Red Flags and Radicals: A Detransitioner’s Response to the Unhappiness of Andrea Long Chu
In 2012, about two months after I attended the Philadelphia Trans Health Conference (red flag) where I had made a group of new friends (red flag) and had fallen in love with a non-binary person who lived with their polyamorous partner in Brooklyn (1,2,3 red flags), me and my new sweetie had a conversation about the possibility I may regret the testosterone injections my therapist had recently written a letter clearing me for.
I had scheduled with the therapist shortly after returning from Philly, so I had seen her for about 5 sessions total (red flag.) She had administered only one assessment to me in the course of treatment, tracking anxiety and depressive symptoms. We did not discuss or assess for the possibility of OCD, body dysmorphic disorder, PTSD, dissociative disorders, autism spectrum disorders, borderline or schizotypal personality disorders, all of which are conditions in which a patient may have the strong sensation of their body being incorrect and wanting to escape from their body (red flag.) Assessing for these conditions is recommended by the World Professional Association for Transgender Health’s Standards of Care. However, drawing from the recommendations of the presentations I had seen at Philly, during my first session with my therapist we had talked about our shared philosophical stance against “gate-keeping.” We agreed that the authority to deny me from deciding what I should do with my body should not be granted to her just because she was a licensed counselor, as that hearkened back to traditions of medical paternalism (red flag.)

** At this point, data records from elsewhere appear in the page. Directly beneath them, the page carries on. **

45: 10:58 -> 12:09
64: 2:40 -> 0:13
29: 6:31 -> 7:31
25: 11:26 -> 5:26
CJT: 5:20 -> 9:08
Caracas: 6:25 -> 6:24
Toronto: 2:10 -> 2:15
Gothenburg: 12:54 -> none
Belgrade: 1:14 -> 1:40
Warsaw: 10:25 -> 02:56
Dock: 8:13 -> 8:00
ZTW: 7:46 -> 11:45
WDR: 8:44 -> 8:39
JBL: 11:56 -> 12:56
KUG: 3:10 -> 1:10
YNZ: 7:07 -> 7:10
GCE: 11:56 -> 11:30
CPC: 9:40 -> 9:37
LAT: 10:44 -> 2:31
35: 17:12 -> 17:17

I got the letter from my therapist, scheduled with the endocrinologist, and with my sweetie had the one and only conversation I’d have about regret before taking testosterone. My crimson-draped love interest told me they’d never heard of someone experiencing regret who wasn’t a fundamentalist Christian or a TERF. “I do have a friend who went on to identify as femme, but that just means they have to shave every morning,” they told me.

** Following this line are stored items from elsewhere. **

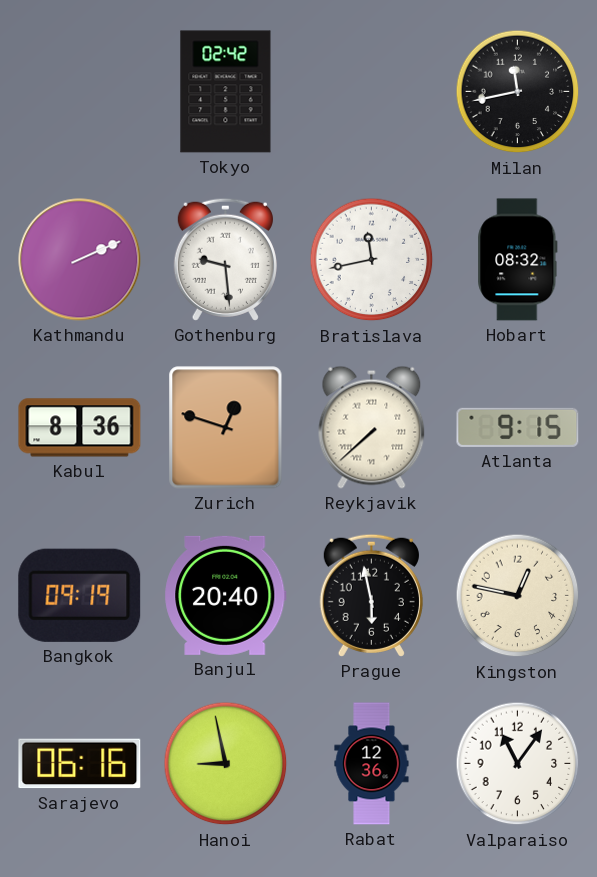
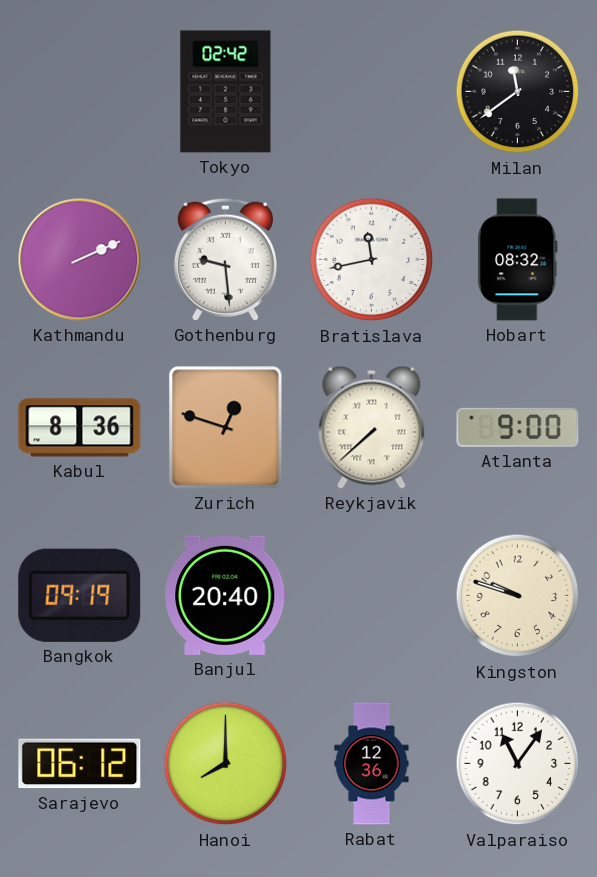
Milan: 11:43 -> 11:39
Atlanta: 9:15 -> 9:00
Prague: 5:58 -> none
Kingston: 12:47 -> 9:48
Sarajevo: 06:16 -> 06:12
Hanoi: 8:58 -> 8:00
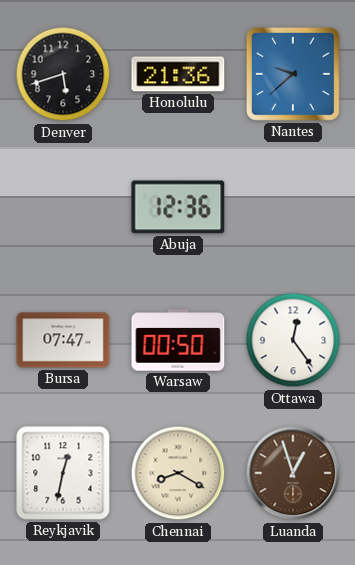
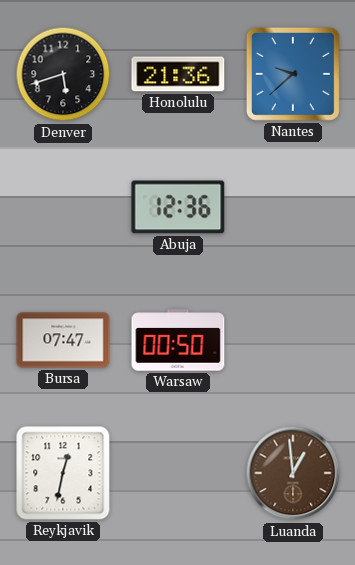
Ottawa: 12:24 -> none
Chennai: 8:20 -> none
Luanda: 12:57 -> 12:59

I loved Andrea Long Chu’s bizarre essay in the New York Times “My New Vagina Won’t Make Me Happy” because it showcased the default oppositionality and masochism that characterized my old radical queer social circle. In this worldview doctors and family members who express concern for the transitioning person’s wellbeing are actually expressing a need to control rooted in basic hostility. In this worldview it is more authentic for the transitioning person to prioritize short term, impulsive expressions of identity which expose them to danger than to use their executive functioning to plan and execute a transition in which they keep their job and home. In this worldview the individual taking responsibility for the future life their actions are creating is discouraged in favor of the individual acting out whatever current impulses are strongest.
Weirdly, despite doctors being viewed with the suspicion of wanting to be “little kings of other people’s bodies” in this world view the most respectful setting for the patient to receive transition care in is informed consent clinics, where the patients sign away their right to sue their doctors. While informed consent clinics are presented as the vanguard of patient autonomy, to get hormones at one you necessarily walk out with fewer rights than you walked in with.

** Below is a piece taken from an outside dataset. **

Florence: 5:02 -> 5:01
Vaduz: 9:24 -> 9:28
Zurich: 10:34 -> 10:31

These days I’m detransitioned, and have spent the past few years rebuilding from the losses a poorly planned and fundamentally unwise gender transition will inevitably accrue. The loved ones of gender dysphoric people pursuing hormones and surgery often write me asking how they can get their family members to acknowledge their own red flags. Longstanding patterns of identity diffusion, social skill deficits, struggles with emotion regulation, and obsessive-compulsive tendencies tend to be obvious to the people around us, and hard for the individual to recognize. Ideally this is what the therapy room can be: a place where it’s safe for us to see the ways we cause trouble for ourselves.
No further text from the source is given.